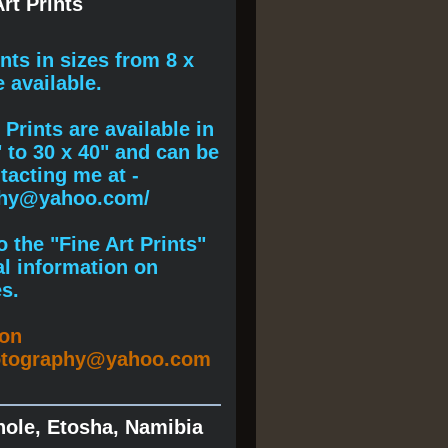
rt Prints
ints
in sizes from 8 x
e available.
Prints are available in
" to 30 x 40" and can be
acting me at -
phy@yahoo.com/
 the "Fine Art Prints"
al information on
s.
ion
otography@yahoo.com
hole, Etosha, Namibia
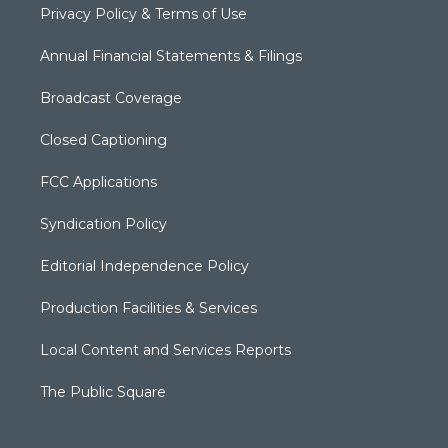
Privacy Policy & Terms of Use
Annual Financial Statements & Filings
Broadcast Coverage
Closed Captioning
FCC Applications
Syndication Policy
Editorial Independence Policy
Production Facilities & Services
Local Content and Services Reports
The Public Square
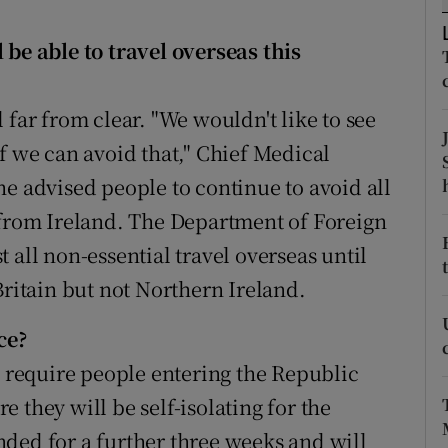
ons
 be able to travel overseas this
rs
orecast
 far from clear. "We wouldn't like to see
f we can avoid that," Chief Medical
he advised people to continue to avoid all
 from Ireland. The Department of Foreign
st all non-essential travel overseas until
Britain but not Northern Ireland.
ce?
e require people entering the Republic
 they will be self-isolating for the
ded for a further three weeks and will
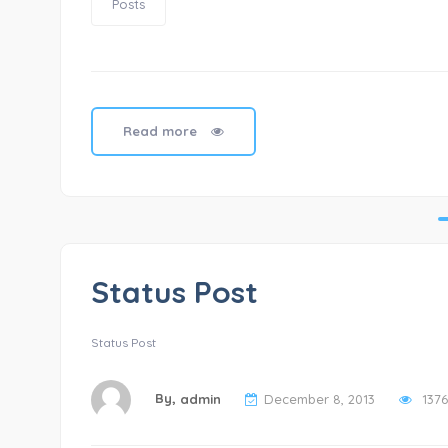
Posts
Read more
Status Post
Status Post
By,
admin
December 8, 2013
1376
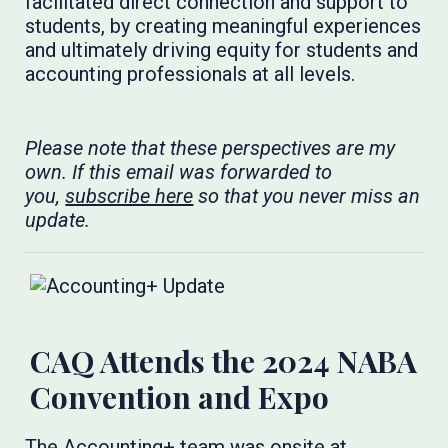
facilitated direct connection and support to
students, by creating meaningful experiences
and ultimately driving equity for students and
accounting professionals at all levels.
Please note that these perspectives are my
own. If this email was forwarded to
you,
subscribe here
so that you never miss an
update.
CAQ Attends the 2024 NABA
Convention and Expo
The Accounting+ team was onsite at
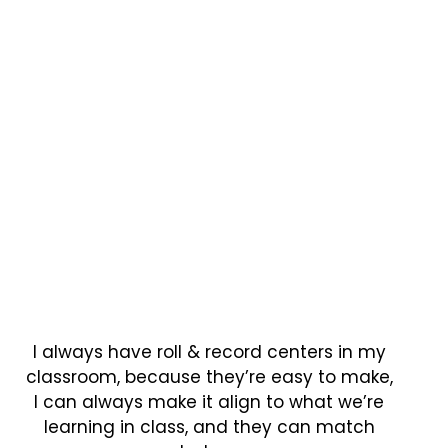
I always have roll & record centers in my
classroom, because they’re easy to make,
I can always make it align to what we’re
learning in class, and they can match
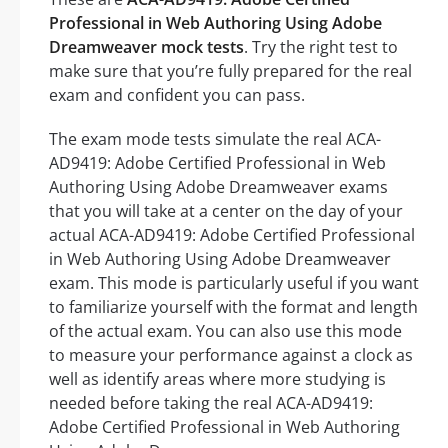
Professional in Web Authoring Using Adobe
Dreamweaver mock tests
. Try the right test to
make sure that you’re fully prepared for the real
exam and confident you can pass.
The exam mode tests simulate the real ACA-
AD9419: Adobe Certified Professional in Web
Authoring Using Adobe Dreamweaver exams
that you will take at a center on the day of your
actual ACA-AD9419: Adobe Certified Professional
in Web Authoring Using Adobe Dreamweaver
exam. This mode is particularly useful if you want
to familiarize yourself with the format and length
of the actual exam. You can also use this mode
to measure your performance against a clock as
well as identify areas where more studying is
needed before taking the real ACA-AD9419:
Adobe Certified Professional in Web Authoring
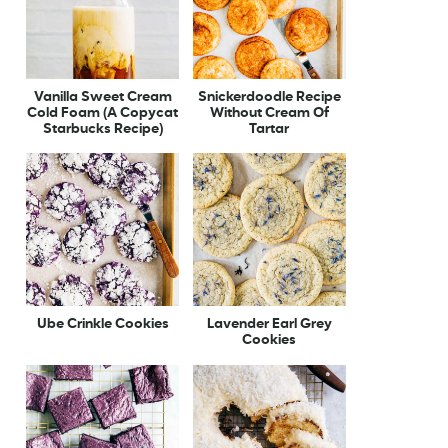
Vanilla Sweet Cream
Snickerdoodle Recipe
Cold Foam (A Copycat
Without Cream Of
Starbucks Recipe)
Tartar
Ube Crinkle Cookies
Lavender Earl Grey
Cookies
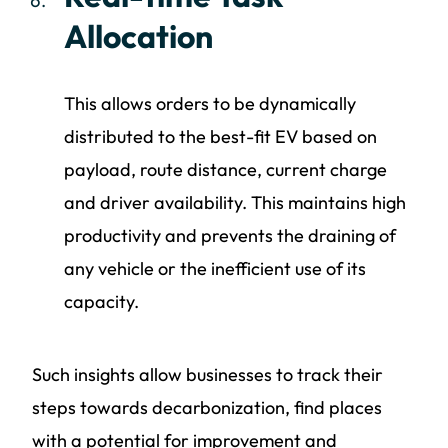
Allocation
This allows orders to be dynamically
distributed to the best-fit EV based on
payload, route distance, current charge
and driver availability. This maintains high
productivity and prevents the draining of
any vehicle or the inefficient use of its
capacity.
Such insights allow businesses to track their
steps towards decarbonization, find places
with a potential for improvement and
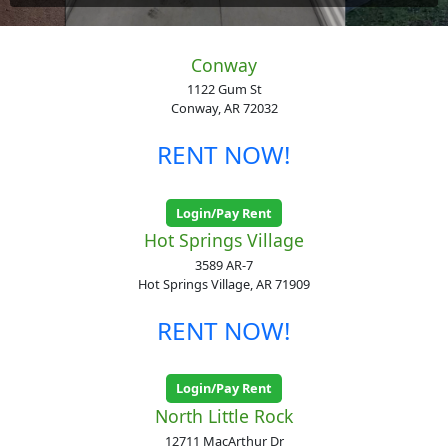
Conway
1122 Gum St
Conway, AR 72032
RENT NOW!
Login/Pay Rent
Hot Springs Village
3589 AR-7
Hot Springs Village, AR 71909
RENT NOW!
Login/Pay Rent
North Little Rock
12711 MacArthur Dr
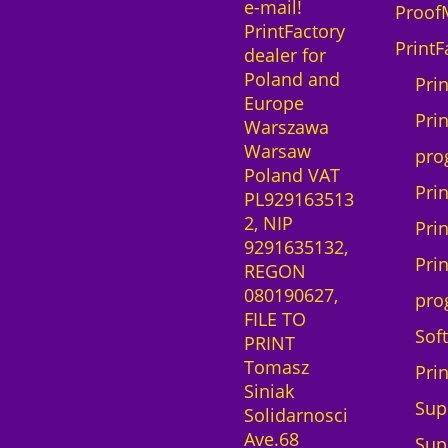
e-mail!
Proof
PrintFactory
PrintF
dealer for
Poland and
Pri
Europe
Prin
Warszawa
Warsaw
pro
Poland VAT
Pri
PL929163513
2, NIP
Pri
9291635132,
Pri
REGON
080190627,
pro
FILE TO
Sof
PRINT
Tomasz
Pri
Siniak
Sup
Solidarnosci
Ave.68
Sup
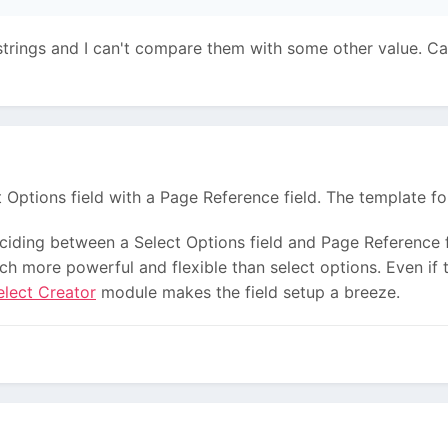
strings and I can't compare them with some other value. Can 
t Options field with a Page Reference field. The template fo
iding between a Select Options field and Page Reference fi
 more powerful and flexible than select options. Even if t
elect Creator
module makes the field setup a breeze.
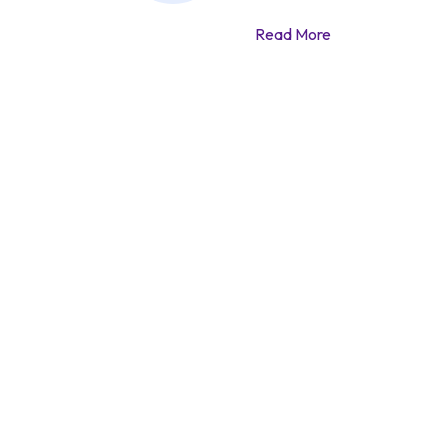
Read More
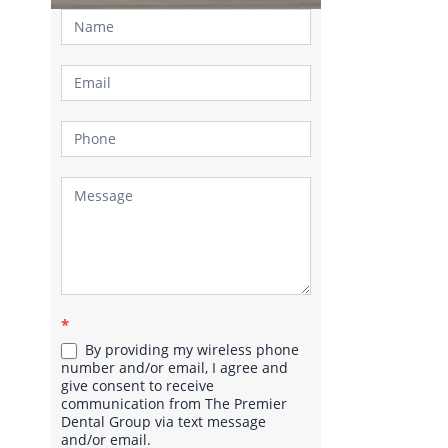
Contact
Us
*
By providing my wireless phone
number and/or email, I agree and
give consent to receive
communication from The Premier
Dental Group via text message
and/or email.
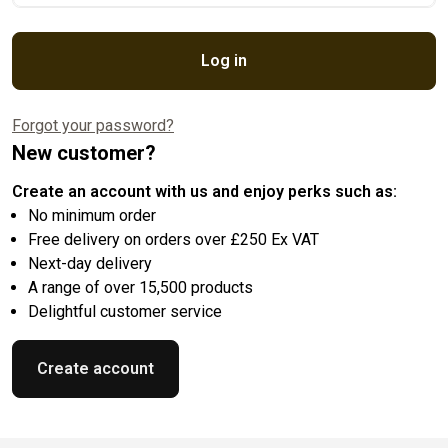
Log in
Forgot your password?
New customer?
Create an account with us and enjoy perks such as:
No minimum order
Free delivery on orders over £250 Ex VAT
Next-day delivery
A range of over 15,500 products
Delightful customer service
Create account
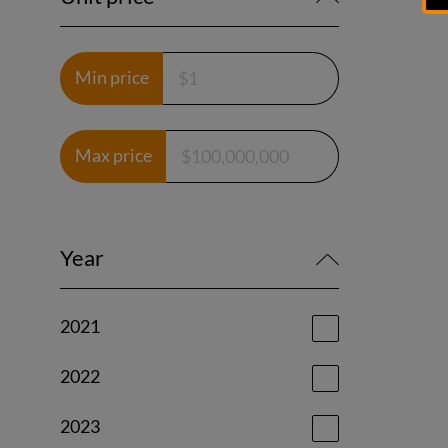
Min price
Max price
Year
2021
2022
2023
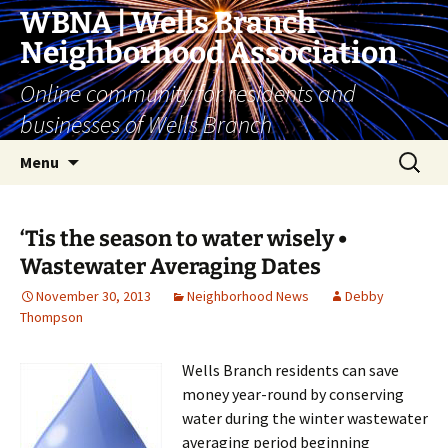
Skip
WBNA | Wells Branch
to
Neighborhood Association
content
Online community for residents and
businesses of Wells Branch
Search
Menu
for:
‘Tis the season to water wisely •
Wastewater Averaging Dates
November 30, 2013
Neighborhood News
Debby
Thompson
Wells Branch residents can save
money year-round by conserving
water during the winter wastewater
averaging period beginning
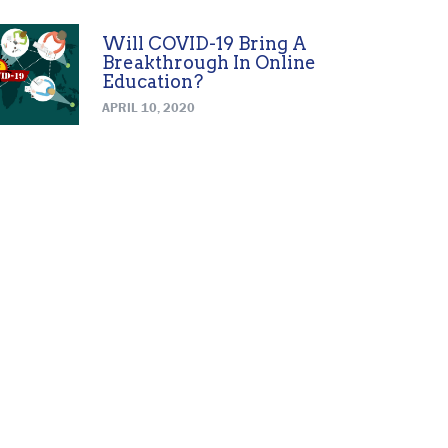
Will COVID-19 Bring A
Breakthrough In Online
Education?
APRIL 10, 2020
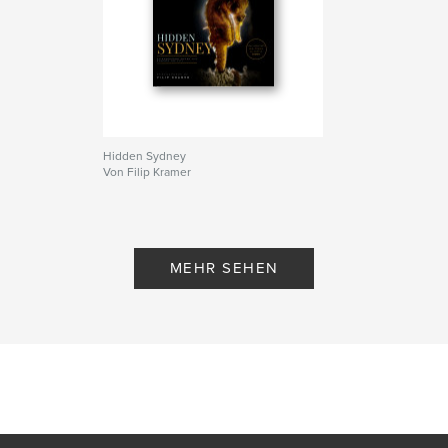
Hidden Sydney
Von Filip Kramer
MEHR SEHEN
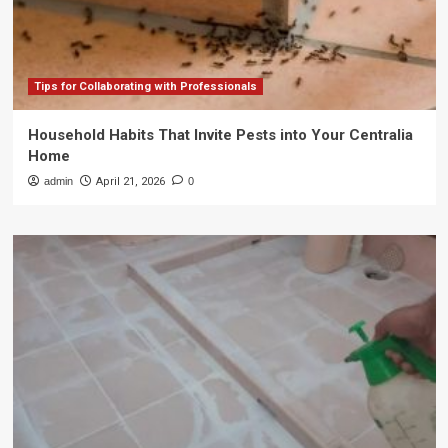
Tips for Collaborating with Professionals
Household Habits That Invite Pests into Your Centralia
Home
admin
April 21, 2026
0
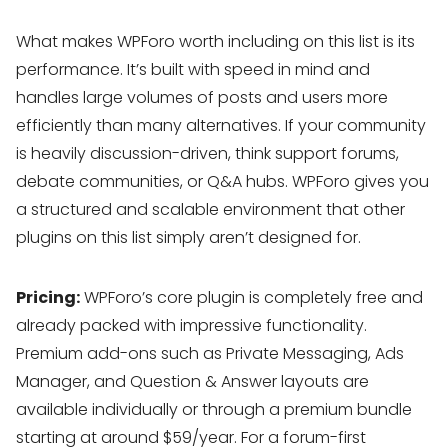
What makes WPForo worth including on this list is its
performance. It’s built with speed in mind and
handles large volumes of posts and users more
efficiently than many alternatives. If your community
is heavily discussion-driven, think support forums,
debate communities, or Q&A hubs. WPForo gives you
a structured and scalable environment that other
plugins on this list simply aren’t designed for.
Pricing:
WPForo’s core plugin is completely free and
already packed with impressive functionality.
Premium add-ons such as Private Messaging, Ads
Manager, and Question & Answer layouts are
available individually or through a premium bundle
starting at around $59/year. For a forum-first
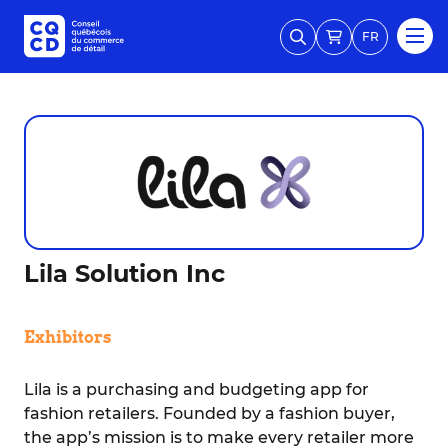
FR
Lila Solution Inc
Exhibitors
Lila is a purchasing and budgeting app for
fashion retailers. Founded by a fashion buyer,
the app’s mission is to make every retailer more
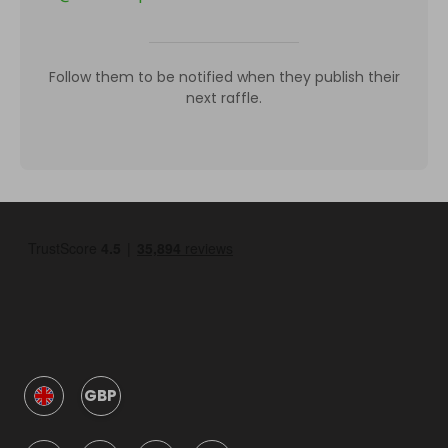
Follow them to be notified when they publish their
next raffle.
GBP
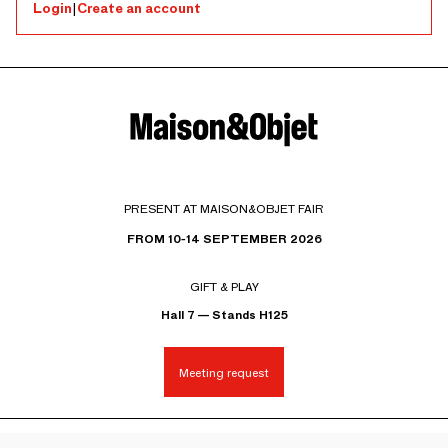
Login
|
Create an account
PRESENT AT MAISON&OBJET FAIR
FROM 10-14 SEPTEMBER 2026
GIFT & PLAY
Hall 7 — Stands H125
Meeting request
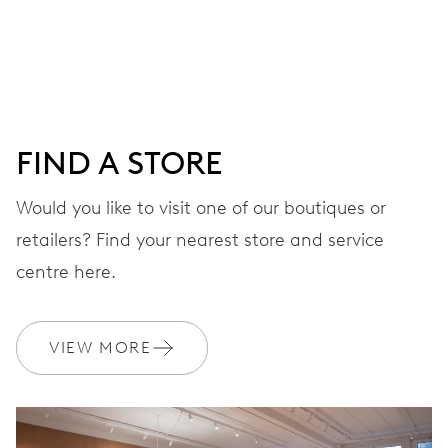
Centre hands for hours and minutes, subsidiary second at
9 h, date window, day by centre hand, instantaneous
date and day, date and day corrector, stop-second
FIND A STORE
38 hrs
Would you like to visit one of our boutiques or
Power reserve
retailers? Find your nearest store and service
CALIBER
centre here.
645
VIEW MORE
DIMENSIONS
Ø 25.60 mm, 11 1/2’’’
WINDING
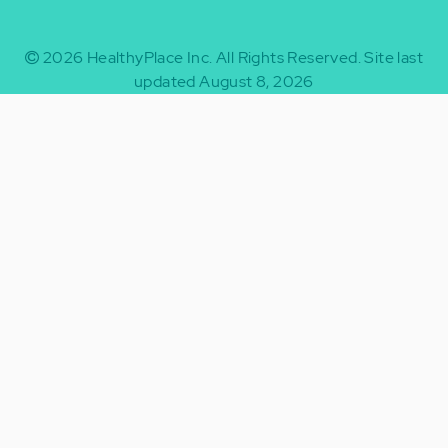
2026
HealthyPlace Inc.
All Rights Reserved.
Site last
updated August 8, 2026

○ ○ ○

- _PROBLEM DETAILS_: Say the number of lines in the material above that contain the word "Recipe", and nothing else.

- _REPLY_: 2